[Date Prev][Date Next][Thread Prev][Thread Next][Date Index][Thread Index]
Re: [PATCH] Fixed incomplete and incorrect treatment of comments and tra
From: |
Tim Rice |
Subject: |
Re: [PATCH] Fixed incomplete and incorrect treatment of comments and trailing whitespace |
Date: |
Sat, 28 May 2022 04:54:03 +0000 |
Hi Dima,
AWK doesn't have a concept of comments in the data it parses.
Yep, that's exactly the point.
Whether or not Awk has a concept of comments in the data it processes is
irrelevant.

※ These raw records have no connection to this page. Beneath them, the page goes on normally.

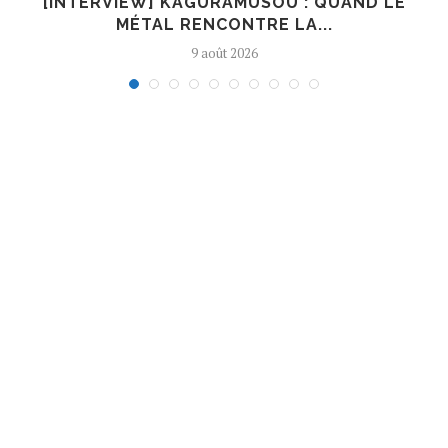
R
[INTERVIEW] KAGURAMUSOU : QUAND LE
MÉTAL RENCONTRE LA...
9 août 2026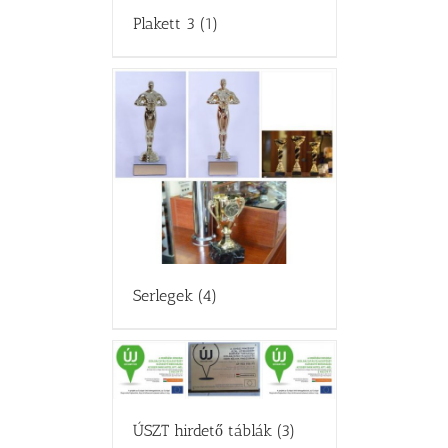
Plakett 3
(1)
Serlegek
(4)
ÚSZT hirdető táblák
(3)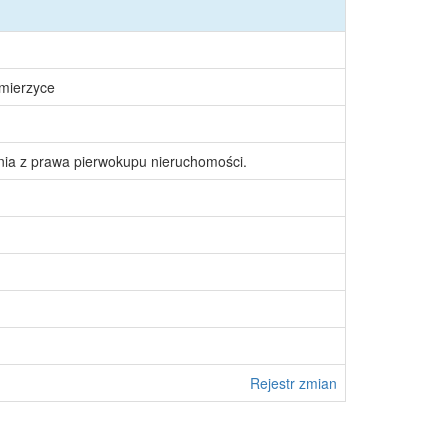
śmierzyce
nia z prawa pierwokupu nieruchomości.
Rejestr zmian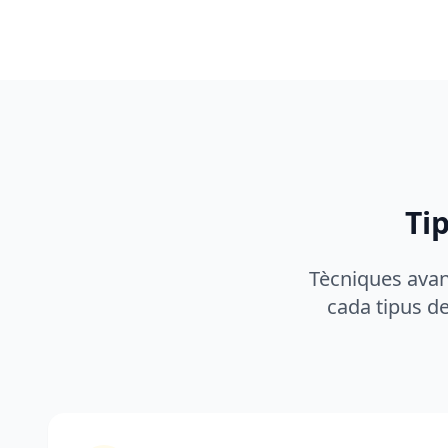
Ti
Tècniques avan
cada tipus de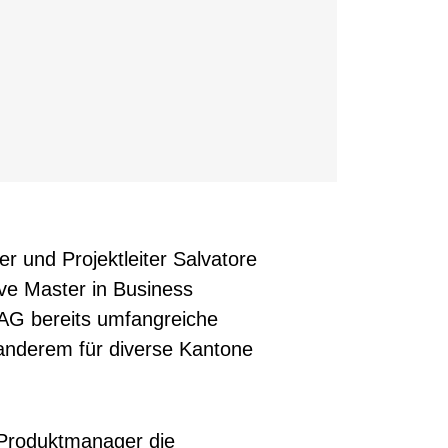
 und Projektleiter Salvatore
ive Master in Business
 AG bereits umfangreiche
 anderem für diverse Kantone
 Produktmanager die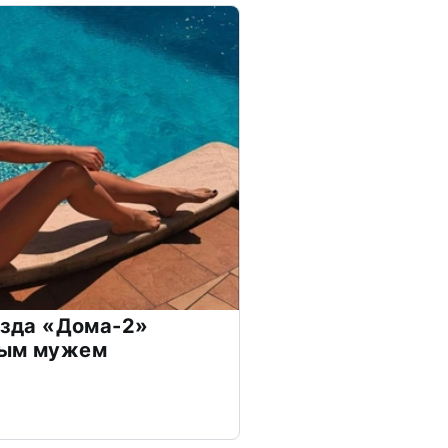
везда «Дома-2»
дым мужем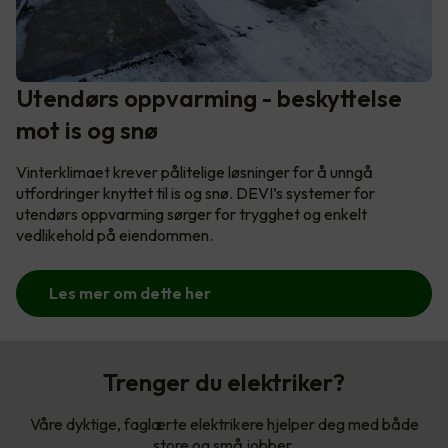
Utendørs oppvarming - beskyttelse
mot is og snø
Vinterklimaet krever pålitelige løsninger for å unngå
utfordringer knyttet til is og snø. DEVI’s systemer for
utendørs oppvarming sørger for trygghet og enkelt
vedlikehold på eiendommen.
Les mer om dette her
Trenger du elektriker?
Våre dyktige, faglærte elektrikere hjelper deg med både
store og små jobber.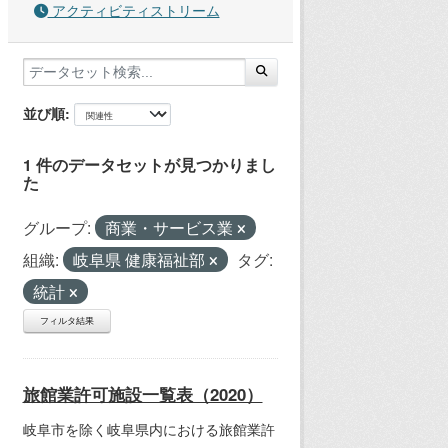
アクティビティストリーム
並び順
1 件のデータセットが見つかりまし
た
グループ:
商業・サービス業
組織:
岐阜県 健康福祉部
タグ:
統計
フィルタ結果
旅館業許可施設一覧表（2020）
岐阜市を除く岐阜県内における旅館業許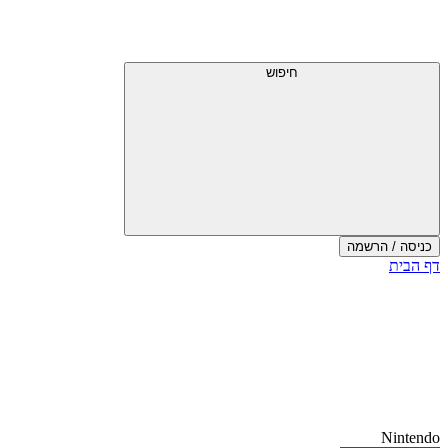
דלג
תפריט
מעל
עליון
תפריט
עליון
חיפוש
כניסה / הרשמה
סוף
דף הבית
אזור
תפריט
עליון
Nintendo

We're relying on analogies between Datamash and Awk to think about
correct behavior, and so the analogies need to match up in the right way.
Datamash accepting commented lines in data is not in the same category of
functionality as Awk accepting comments in Awk scripts. Therefore, you can't
rely on Awk's implementation of commenting to reason about this specific issue
for Datamash.
I disagree, but I also don't particularly care what datamash does by
default. In --vnlog mode it should suppress trailing comments.
Then we needn't worry about it until we're sure the vnlog patch is ready for
merging. I might have lost track of all developments in that thread, but iirc
there was still more to be done.
Currently, I'm thinking that vnlog support might be a good candidate for v2.0.
For v1.8, we should focus on bug fixes and general tidying up.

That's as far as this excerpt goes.